What an awesome thing to read. I am so glad that you found something that helps validate your experience!!!!! I will be sure to make sure Laura sees this, so she knows how much her words helped you. Big hugs! Please don't feel guilty. It's not your fault.
Finally at peace…boom. i am so so happy for you. This just prooves that this demon can be overcome. Thank you for sharing this.
I could have written this. Although I did not suffer from panic attacks, I did suffer from Conversion Disorder – where I was unable to move or speak other than shaking. Just looking at my little girl could send me into a fit for upwards of 30 minutes.
My mom was also my hero. She took care of me and called everywhere looking for help for me. I can't thank her enough for what she did.
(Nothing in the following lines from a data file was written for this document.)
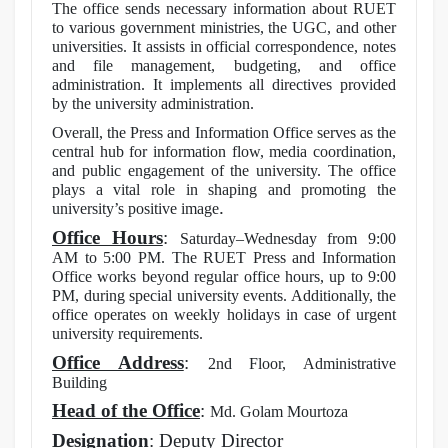
The office sends necessary information about RUET
to various government ministries, the UGC, and other
universities. It assists in official correspondence, notes
and file management, budgeting, and office
administration. It implements all directives provided
by the university administration.
Overall, the Press and Information Office serves as the
central hub for information flow, media coordination,
and public engagement of the university. The office
plays a vital role in shaping and promoting the
.
university’s positive image
Office Hours
:
Saturday–Wednesday from 9:00
AM to 5:00 PM. The RUET Press and Information
Office works beyond regular office hours, up to 9:00
PM, during special university events. Additionally, the
office operates on weekly holidays in case of urgent
university requirements.
Office Address
:
2nd Floor, Administrative
Building
Head of the Office
:
Md. Golam Mourtoza
Designation
: Deputy Director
I am so grateful to God that Laura got the help she needed. And that I did too.
Much love.
Thanks for your kind words, everyone. My thoughts go out to all of you who have been through this or are battling it now. It does get better. Sometimes I think the panic may have been a positive thing, in my case, because it was so severe I couldn't hide it from my family. Though I didn't want to ask for help with my voice, my body cried out for me with un-ignorable physical symptoms.
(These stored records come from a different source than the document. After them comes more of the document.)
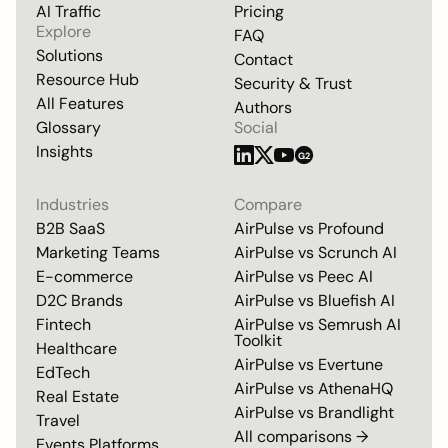
AI Traffic
Pricing
Explore
FAQ
Solutions
Contact
Resource Hub
Security & Trust
All Features
Authors
Glossary
Social
Insights
G2
Industries
Compare
B2B SaaS
AirPulse vs
Profound
Marketing Teams
AirPulse vs
Scrunch AI
E-commerce
AirPulse vs
Peec AI
D2C Brands
AirPulse vs
Bluefish AI
Fintech
AirPulse vs
Semrush AI
Toolkit
Healthcare
AirPulse vs
Evertune
EdTech
AirPulse vs
AthenaHQ
Real Estate
AirPulse vs
Brandlight
Travel
All comparisons →
Events Platforms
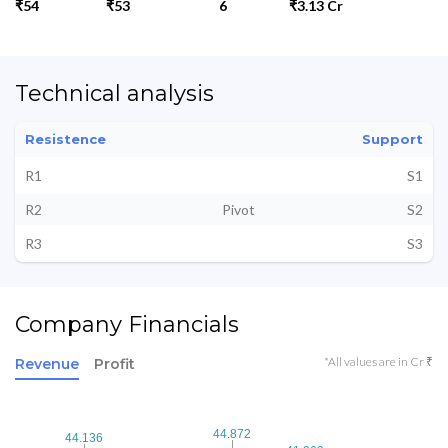
₹54
₹53
6
₹3.13 Cr
Technical analysis
Resistence
Support
R1
S1
R2
Pivot
S2
R3
S3
Company Financials
*All values are in Cr ₹
Revenue
Profit
44.872
44.872
44.136
44.136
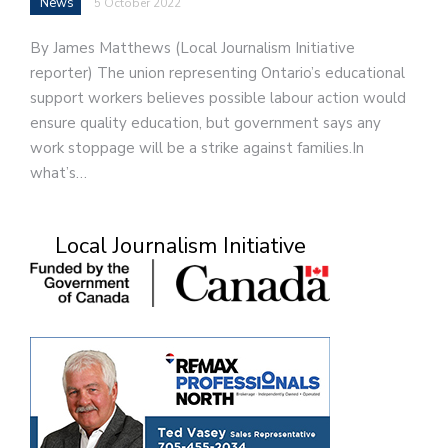
News
5 October 2022
By James Matthews (Local Journalism Initiative
reporter) The union representing Ontario’s educational
support workers believes possible labour action would
ensure quality education, but government says any
work stoppage will be a strike against families.In
what’s…
Local Journalism Initiative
The panic and anxiety is a hard thing to put into words, but the more we all do it, the sooner other new moms might realize what is happening to them and get help. Early intervention really did save me and gave me so much more time with my son.
I don’t know how to thank u and thank this site. . It’s really help me through my PPD. . I thought I’m alone and I have gone crazy but reading your story and the comments made me feel that I’m not alone. and at one day I will be happy with my family. . Hopping that day will come soon. .
I also have panick attacks I have developed a lot of symtoms like left arm numbness, tingling sensation on my face, arms, head shorthness of breath chest pain and horrible horrible thougts I can not stop thinking my mind is always busy with awful thoughts I keep thinking I’m glj ng to have a heart attack and die and never see my baby grow I cry and pray to god to give me strength I hope one day this go away and I change my mind I dont want anymore children my son will be my only child I do not want to go through this again. Pregnancy has messed up my life
I’m so sorry this is happening to you. Please know you’re not alone and postpartum panic disorder and anxiety is fully treatable. You don’t have to keep living with these panic attacks. Reach out to your doctor and let him or her you need help. It’s okay to ask for help. Really.
Hi I have the same symptoms, how are you now has it gotten better?